SICARIO
Un thriller politique et poétique à l’élégance formelle redoutable
Kate est une jeune agent du FBI qui espère encore pouvoir faire régner la loi dans cette zone frontalière entre le Mexique et les États-Unis où les narcotrafiquants sont rois. Recrutée par un groupe d’élites, elle va bientôt se rentre compte que le bien a besoin du mal pour exister, et que ses valeurs n’ont peut-être plus aucun sens à notre époque…
Les cartels au cinéma, ce n’est pas un phénomène nouveau. Benicio Del Toro dans un film sur les narcotrafiquants non plus. Pourtant, "Sicario" est une œuvre atypique développant sa propre identité visuelle, aussi bien inspirée du documentaire que des jeux vidéos, au rythme implacable et au montage chirurgical. Kate est une jeune enquêtrice du FBI dont la naïveté la pousse encore à croire à des idéaux qui n’ont pas leur place dans cette zone de non-droit qu’est la frontière entre le Mexique et les États-Unis. Fraîchement recrutée pour intégrer un groupe d’élites, son initiation va d’abord passer par une remise en cause morale et l’acceptation d’une réalité devenue trop évidente à ses yeux, l’animalité de l’homme brouillant la démarcation entre le bien et le mal.
Thriller oppressant doté d’une mise en scène envoûtée et envoûtante, le film doit aussi bien à l’incroyable direction d’acteurs qu’à l’image d’un Roger Deakins au sommet de son art. Brisant les barrières entre la réalité et le fantasmagorique, le métrage est une fable politique onirique sans concession, froide et brutale, dont la violence épouse le propos.
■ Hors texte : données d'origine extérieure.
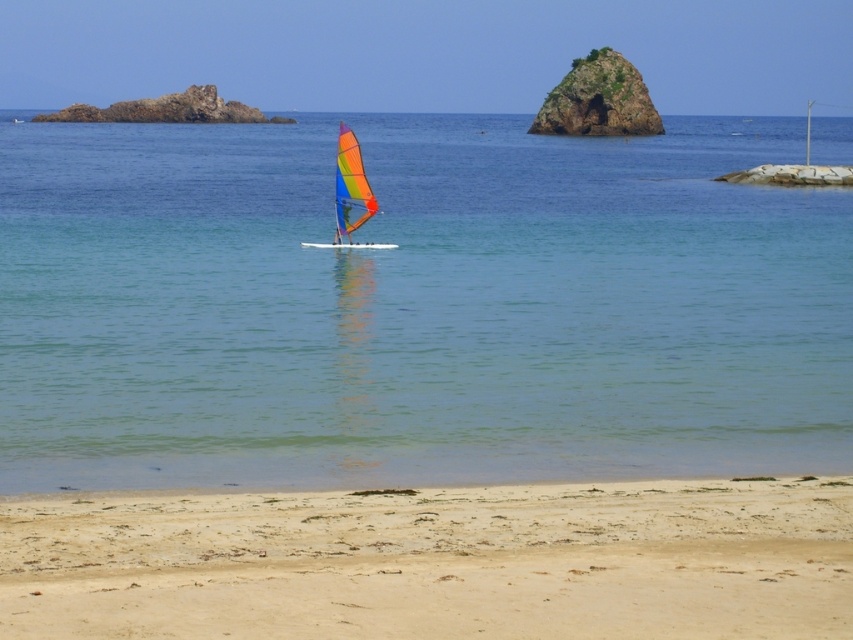 You are standing on the beach and want to take a photo of the clear blue water at center and the green mossy rock at upper center. Which object should you frame first in your camera to ensure both are in the shot?

You should frame the green mossy rock at upper center first because the clear blue water at center is positioned on its left side, so positioning the rock first ensures both are included in the shot.

You are standing on the sandy beach in the foreground of the image. You want to reach the clear blue water at center. Which direction should you walk to get there?

You should walk towards the center of the image to reach the clear blue water at center, as it is located at point coordinates approximately 0.477 on the x and 0.489 on the y axis.

You are a photographer planning to capture the clear blue water at center and the green mossy rock at upper center in a single shot. Considering their sizes, which object will occupy more of the frame?

The clear blue water at center is bigger than the green mossy rock at upper center, so it will occupy more of the frame.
Surtout, "Sicario" dispose de plusieurs scènes époustouflantes, comme cette course-poursuite haletante ou la séquence de l’assaut, immortalisée dans une somptueuse lumière où les mercenaires disparaîtront dans la pénombre d’un soleil couchant jusqu’à se confondre avec l’horizon. Denis Villeneuve ose alors l’ambition de l’exhaustivité, multipliant les petits détails et les partis pris audacieux pour proposer une fresque viscérale dont on ne ressort pas indemne.
Néanmoins, si les qualités formelles et plastiques sont indéniables, le scénario souffre d’une linéarité trop évidente, empêchant le film de plonger véritablement dans cette atmosphère étouffante. En choisissant de suivre le personnage d’Emily Blunt, le métrage perd en efficacité, se perdant à vouloir arpenter les chemins déjà trop piétinés de la jeune ingénue qui découvre les liens inexorables entre le bien et le mal. Rapidement agaçante, elle représente un discours moralisateur qui n’a pas sa place dans ce polar où l’absence de repères et de compromis constituaient les fers de lance. Sans l’aura de Benicio Del Toro, dont le personnage s’impose comme le moteur du film au fil des minutes, "Sicario" aurait même pu voir sa tension s’effriter. Heureusement, l’efficacité et le suspense ont bien été sauvés.